3. En el Nuevo Testamento se prosigue con el mismo modo descriptivo. Los creyentes son el templo de Dios, porque el Espíritu mora en ellos. Ef 2:22: «Vosotros sois juntamente edificados para morada de Dios en el Espíritu». 1 Co 6: 19: «¿O no sabéis que vuestro cuerpo es santuario del Espíritu Santo, el cual está en vosotros, el cual tenéis de Dios?» En Ro 8:9, 10, se dice que la residencia de Cristo es la residencia del Espíritu de Cristo, y de esto se dice que es la residencia del Espíritu de Dios. En Hch 5:1-4 se dice de Ananías que habia mentido a Dios, por cuanto había mentido al Espíritu Santo.

 

4. Nuestro Señor y sus Apóstoles hablan constantemente del Espíritu Santo como poseedor de todas las perfecciones divinas. Cristo dice: «Todo pecado y blasfemia, será perdonado a los hombres; mas la blasfemia contra el Espíritu no les será perdonada» (Mt 12:31). Así, el pecado imperdonable es hablar contra el Espíritu Santo. Esta no podría ser excepto si el Espíritu Santo es Dios. El Apóstol dice, en 1 Co 2: 10, 11, que el Espíritu lo conoce todo, incluso lo profundo (los más secretos propósitos) de Dios.

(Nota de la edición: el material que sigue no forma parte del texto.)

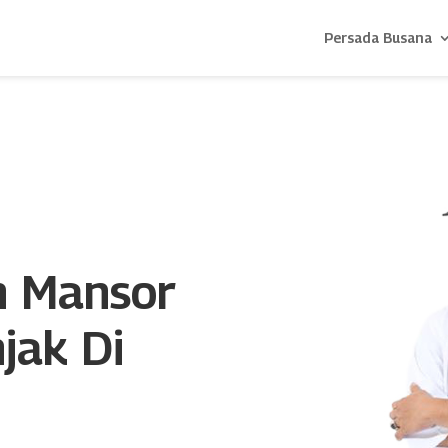
Persada Busana
n Mansor
jak Di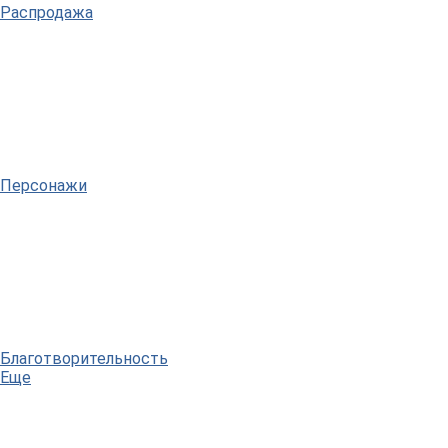
Распродажа
Персонажи
Благотворительность
Еще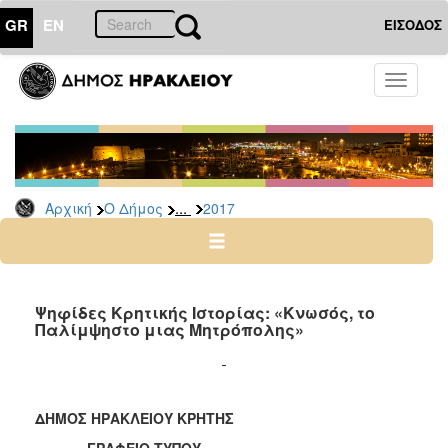
GR
EN
ΕΙΣΟΔΟΣ
Ο
Toggle
ΔΗΜΟΣ
navigati
Δελτία
Τύπου
Αρχείο
...
Αρχική
Ο Δήμος
2017
2026
2025
2024
2023
Ψηφίδες Κρητικής Ιστορίας: «Κνωσός, το
Παλίμψηστο μιας Μητρόπολης»
2022
2021
2020
ΔΗΜΟΣ ΗΡΑΚΛΕΙΟΥ ΚΡΗΤΗΣ
2019
ΓΡΑΦΕΙΟ ΤΥΠΟΥ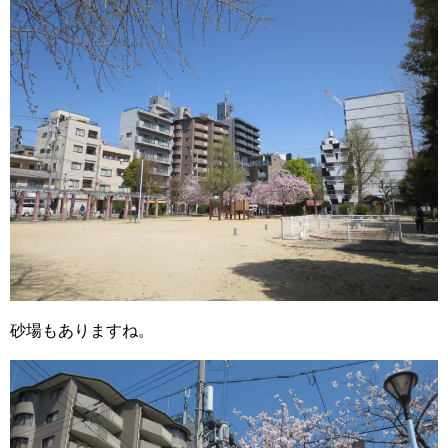
砂場もありますね。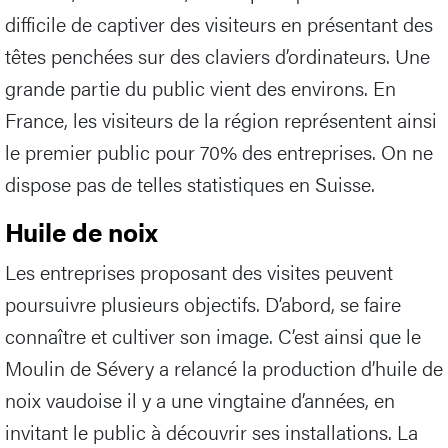
difficile de captiver des visiteurs en présentant des
têtes penchées sur des claviers d’ordinateurs. Une
grande partie du public vient des environs. En
France, les visiteurs de la région représentent ainsi
le premier public pour 70% des entreprises. On ne
dispose pas de telles statistiques en Suisse.
Huile de noix
Les entreprises proposant des visites peuvent
poursuivre plusieurs objectifs. D’abord, se faire
connaître et cultiver son image. C’est ainsi que le
Moulin de Sévery a relancé la production d’huile de
noix vaudoise il y a une vingtaine d’années, en
invitant le public à découvrir ses installations. La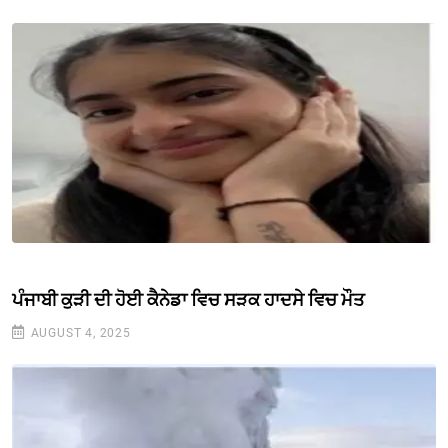
ਪੰਜਾਬੀ ਕੁੜੀ ਦੀ ਹੋਈ ਕੈਨੇਡਾ ਵਿਚ ਸੜਕ ਹਾਦਸੇ ਵਿਚ ਮੌਤ
AUGUST 4, 2025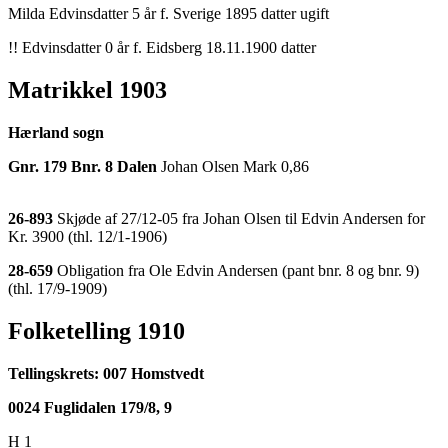
Milda Edvinsdatter 5 år f. Sverige 1895 datter ugift
!! Edvinsdatter 0 år f. Eidsberg 18.11.1900 datter
Matrikkel 1903
Hærland sogn
Gnr. 179 Bnr. 8 Dalen
Johan Olsen Mark 0,86
26-893
Skjøde af 27/12-05 fra Johan Olsen til Edvin Andersen for
Kr. 3900 (thl. 12/1-1906)
28-659
Obligation fra Ole Edvin Andersen (pant bnr. 8 og bnr. 9)
(thl. 17/9-1909)
Folketelling 1910
Tellingskrets: 007 Homstvedt
0024 Fuglidalen 179/8, 9
H 1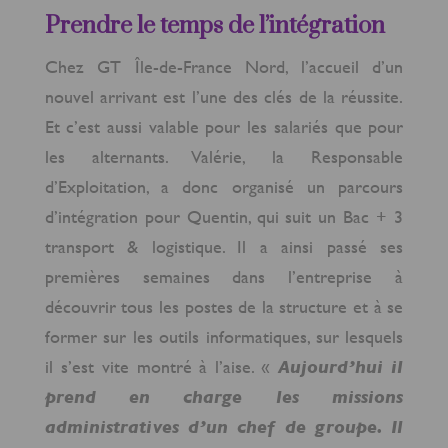
Prendre le temps de l’intégration
Chez GT Île-de-France Nord, l’accueil d’un
nouvel arrivant est l’une des clés de la réussite.
Et c’est aussi valable pour les salariés que pour
les alternants. Valérie, la Responsable
d’Exploitation, a donc organisé un parcours
d’intégration pour Quentin, qui suit un Bac + 3
transport & logistique. Il a ainsi passé ses
premières semaines dans l’entreprise à
découvrir tous les postes de la structure et à se
former sur les outils informatiques, sur lesquels
il s’est vite montré à l’aise. «
Aujourd’hui il
prend en charge les missions
administratives d’un chef de groupe. Il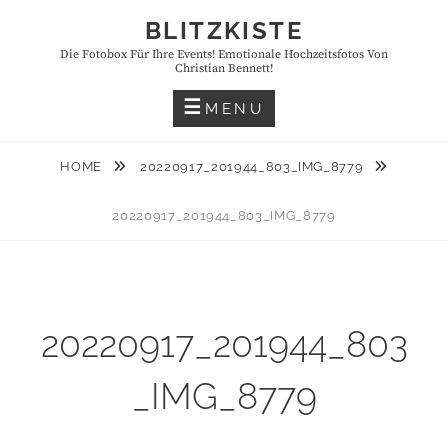
Skip
BLITZKISTE
to
Die Fotobox Für Ihre Events! Emotionale Hochzeitsfotos Von
content
Christian Bennett!
MENU
HOME
20220917_201944_803_IMG_8779
20220917_201944_803_IMG_8779
20220917_201944_803
_IMG_8779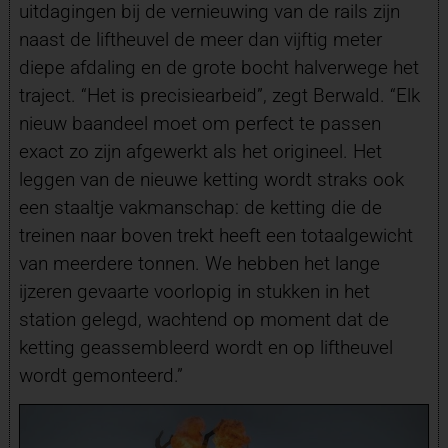
uitdagingen bij de vernieuwing van de rails zijn
naast de liftheuvel de meer dan vijftig meter
diepe afdaling en de grote bocht halverwege het
traject. “Het is precisiearbeid”, zegt Berwald. “Elk
nieuw baandeel moet om perfect te passen
exact zo zijn afgewerkt als het origineel. Het
leggen van de nieuwe ketting wordt straks ook
een staaltje vakmanschap: de ketting die de
treinen naar boven trekt heeft een totaalgewicht
van meerdere tonnen. We hebben het lange
ijzeren gevaarte voorlopig in stukken in het
station gelegd, wachtend op moment dat de
ketting geassembleerd wordt en op liftheuvel
wordt gemonteerd.”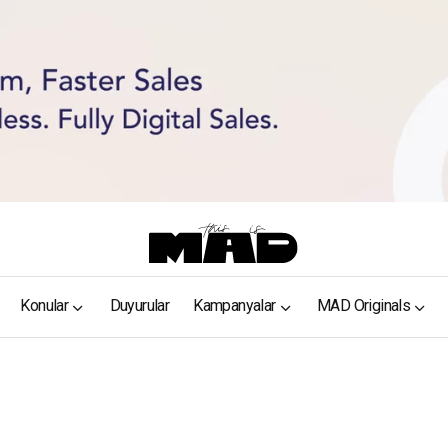
Konular
Duyurular
Kampanyalar
MAD Originals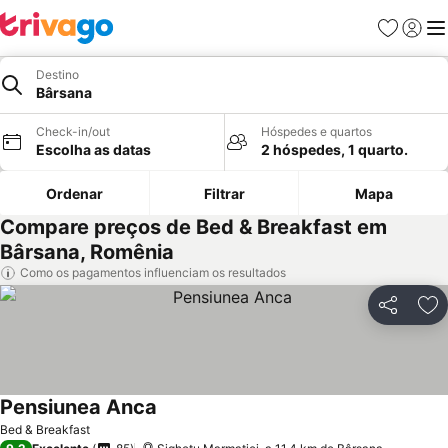
Favoritos
Iniciar
Me
Destino
Bârsana
Check-in/out
Hóspedes e quartos
Escolha as datas
2 hóspedes, 1 quarto.
Ordenar
Filtrar
Mapa
Compare preços de Bed & Breakfast em
Bârsana, Romênia
Como os pagamentos influenciam os resultados
Partilhar
Ad
Pensiunea Anca
Bed & Breakfast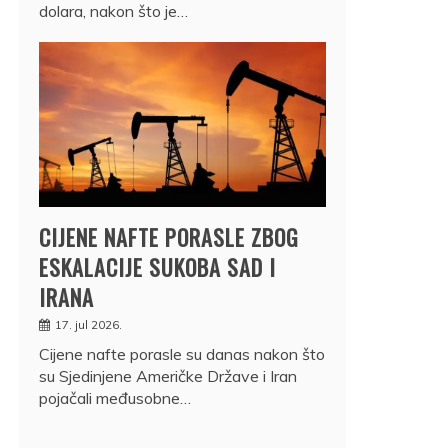
dolara, nakon što je…
CIJENE NAFTE PORASLE ZBOG
ESKALACIJE SUKOBA SAD I
IRANA
17. jul 2026.
Cijene nafte porasle su danas nakon što
su Sjedinjene Američke Države i Iran
pojačali međusobne…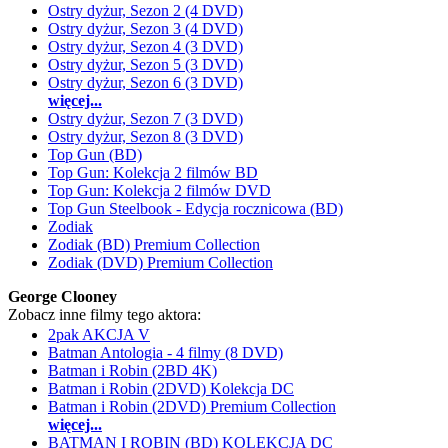
Ostry dyżur, Sezon 2 (4 DVD)
Ostry dyżur, Sezon 3 (4 DVD)
Ostry dyżur, Sezon 4 (3 DVD)
Ostry dyżur, Sezon 5 (3 DVD)
Ostry dyżur, Sezon 6 (3 DVD)
więcej...
Ostry dyżur, Sezon 7 (3 DVD)
Ostry dyżur, Sezon 8 (3 DVD)
Top Gun (BD)
Top Gun: Kolekcja 2 filmów BD
Top Gun: Kolekcja 2 filmów DVD
Top Gun Steelbook - Edycja rocznicowa (BD)
Zodiak
Zodiak (BD) Premium Collection
Zodiak (DVD) Premium Collection
George Clooney
Zobacz inne filmy tego aktora:
2pak AKCJA V
Batman Antologia - 4 filmy (8 DVD)
Batman i Robin (2BD 4K)
Batman i Robin (2DVD) Kolekcja DC
Batman i Robin (2DVD) Premium Collection
więcej...
BATMAN I ROBIN (BD) KOLEKCJA DC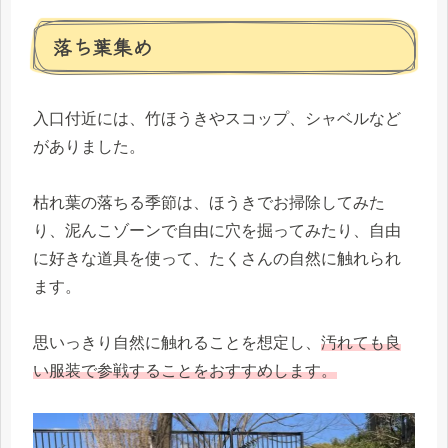
落ち葉集め
入口付近には、竹ほうきやスコップ、シャベルなど
がありました。
枯れ葉の落ちる季節は、ほうきでお掃除してみた
り、泥んこゾーンで自由に穴を掘ってみたり、自由
に好きな道具を使って、たくさんの自然に触れられ
ます。
思いっきり自然に触れることを想定し、
汚れても良
い服装で参戦することをおすすめします。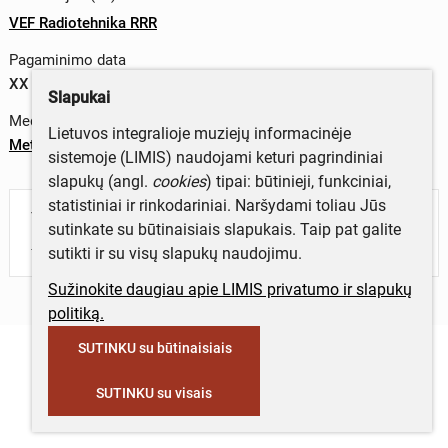
VEF Radiotehnika RRR
Pagaminimo data
XX a. 5 deš.
Slapukai
Medžiagos
Lietuvos integralioje muziejų informacinėje
Metalas
;
plastikas
;
medis
sistemoje (LIMIS) naudojami keturi pagrindiniai
slapukų (angl.
cookies
) tipai: būtinieji, funkciniai,
statistiniai ir rinkodariniai. Naršydami toliau Jūs
Turite daugiau informacijos apie objektą?
sutinkate su būtinaisiais slapukais. Taip pat galite
Parašykite mums!
sutikti ir su visų slapukų naudojimu.
Sužinokite daugiau apie LIMIS privatumo ir slapukų
politiką.
SUTINKU su būtinaisiais
SUTINKU su visais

Este conocimiento es comensurado con el conocimiento de Dios. él conoce las cosas de Dios como el espíritu de un hombre conoce las cosas de un hombre. La consciencia de Dios es la consciencia del Espíritu. El Salmista nos enseña que el Espíritu es omnipresente y en todas partes eficiente. «¿Adónde me iré lejos de tu Espíritu? ¿Y adónde huiré de tu presencia?», pregunta él          (Sal 139:7). La presencia del Espíritu es la presencia de Dios. La misma idea la expresa el profeta cuando dice: «¿Se ocultará alguno, dice Jehová, en escondrijos que yo no lo vea? ¿No lleno yo, dice Jehová, el cielo y la tierra?» (Jer 23:24).

 

5. Las obras del Espíritu son las obras de Dios. El hizo el mundo (Os 1:2). Él regenera el alma: nacer del Espíritu es nacer de Dios. Él es la fuente de todo conocimiento; el dador de la inspiración; el maestro, el guía, el santificador y el consolador de la Iglesia en todas las edades. Él da forma a nuestros cuerpos; Él formó el cuerpo de Cristo, como morada apropiada para la plenitud de la Deidad. Y Él vivificará nuestros cuerpos mortales (Ro 8: 11).

 

6. Él es por tanto presentado en las Escrituras como el objeto apropiado de adoración, no sólo en la fórmula del bautismo y en la bendición apostólica, que trae la doctrina de la Trinidad al constante recuerdo como la verdad fundamental de nuestra religión, sino también en la constante demanda de que esperemos en Él y que dependamos de Él para todo bien espiritual, y que le reverenciemos y obedezcamos como nuestro maestro y santificador divino.